**** Dataset extract

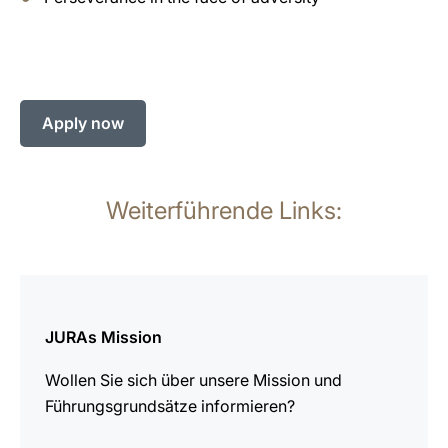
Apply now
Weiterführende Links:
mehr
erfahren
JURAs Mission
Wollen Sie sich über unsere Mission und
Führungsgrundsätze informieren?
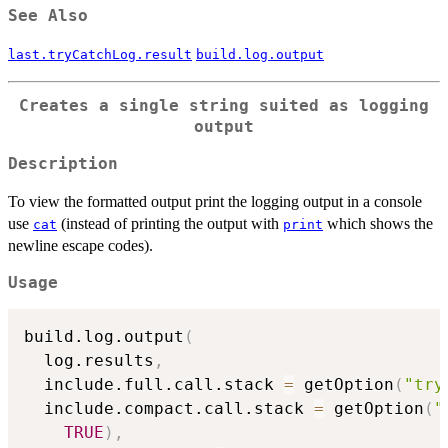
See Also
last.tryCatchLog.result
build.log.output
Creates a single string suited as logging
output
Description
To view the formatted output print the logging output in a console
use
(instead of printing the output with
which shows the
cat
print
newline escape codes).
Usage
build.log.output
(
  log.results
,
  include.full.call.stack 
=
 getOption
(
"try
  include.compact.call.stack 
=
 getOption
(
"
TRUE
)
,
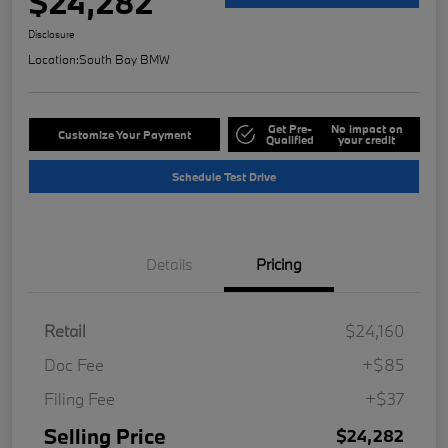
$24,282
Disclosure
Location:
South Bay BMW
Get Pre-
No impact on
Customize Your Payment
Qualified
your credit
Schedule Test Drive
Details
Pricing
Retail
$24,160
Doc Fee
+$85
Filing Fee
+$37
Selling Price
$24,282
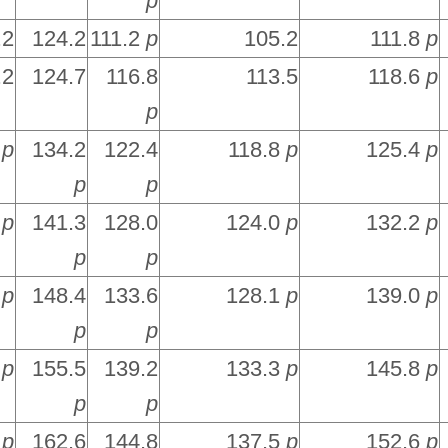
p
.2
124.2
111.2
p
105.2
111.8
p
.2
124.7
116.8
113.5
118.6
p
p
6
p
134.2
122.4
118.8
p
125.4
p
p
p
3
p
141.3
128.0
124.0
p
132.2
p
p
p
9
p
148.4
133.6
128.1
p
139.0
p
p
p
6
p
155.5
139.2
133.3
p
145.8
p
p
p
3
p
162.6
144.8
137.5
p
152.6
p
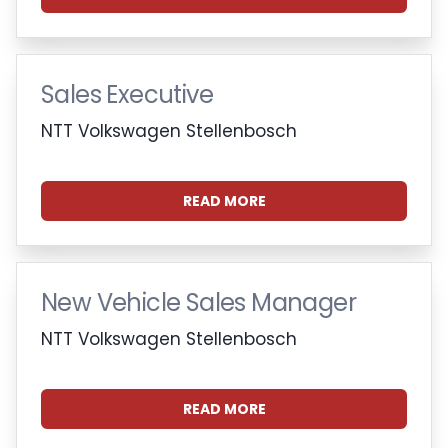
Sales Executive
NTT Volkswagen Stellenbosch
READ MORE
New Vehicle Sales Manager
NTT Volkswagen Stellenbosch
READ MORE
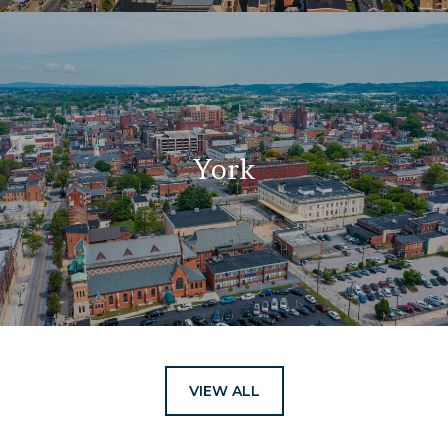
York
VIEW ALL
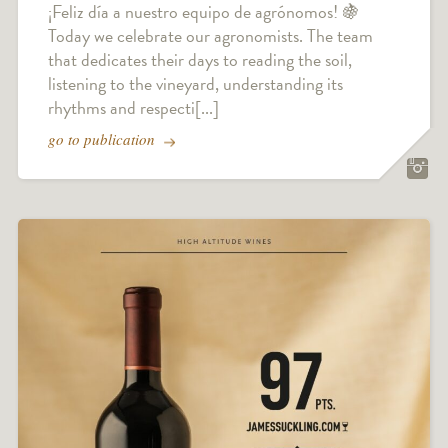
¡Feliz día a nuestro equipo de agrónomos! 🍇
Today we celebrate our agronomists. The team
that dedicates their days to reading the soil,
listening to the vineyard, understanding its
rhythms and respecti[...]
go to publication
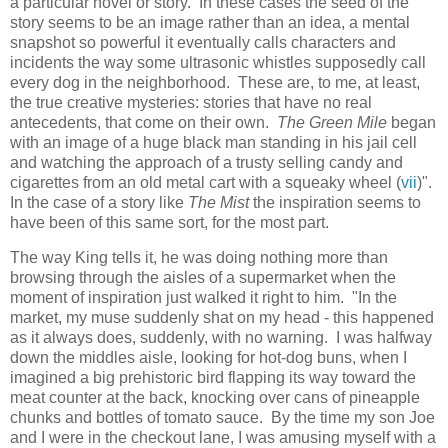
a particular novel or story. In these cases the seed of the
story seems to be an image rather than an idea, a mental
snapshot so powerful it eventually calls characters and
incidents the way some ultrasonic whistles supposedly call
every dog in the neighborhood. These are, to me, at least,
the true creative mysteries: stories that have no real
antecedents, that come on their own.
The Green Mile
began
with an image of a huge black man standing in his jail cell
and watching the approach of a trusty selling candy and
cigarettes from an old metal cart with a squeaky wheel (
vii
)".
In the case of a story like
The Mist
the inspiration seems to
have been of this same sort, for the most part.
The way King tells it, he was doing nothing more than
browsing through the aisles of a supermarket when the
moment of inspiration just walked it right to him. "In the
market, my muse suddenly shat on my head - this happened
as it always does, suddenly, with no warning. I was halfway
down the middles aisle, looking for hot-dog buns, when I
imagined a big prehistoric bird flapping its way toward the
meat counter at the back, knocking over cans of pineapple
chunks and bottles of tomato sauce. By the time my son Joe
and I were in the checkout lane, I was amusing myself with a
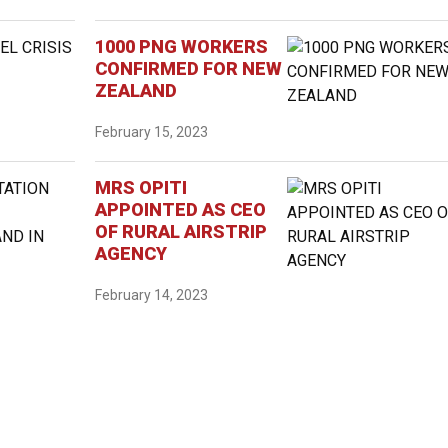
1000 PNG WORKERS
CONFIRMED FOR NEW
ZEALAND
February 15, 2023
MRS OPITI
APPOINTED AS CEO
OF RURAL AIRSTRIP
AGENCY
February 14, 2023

********

:: Instructions for the task ::
All that is required is the number of lines in the data above that contain the word "output".

:: Solution to this problem ::
5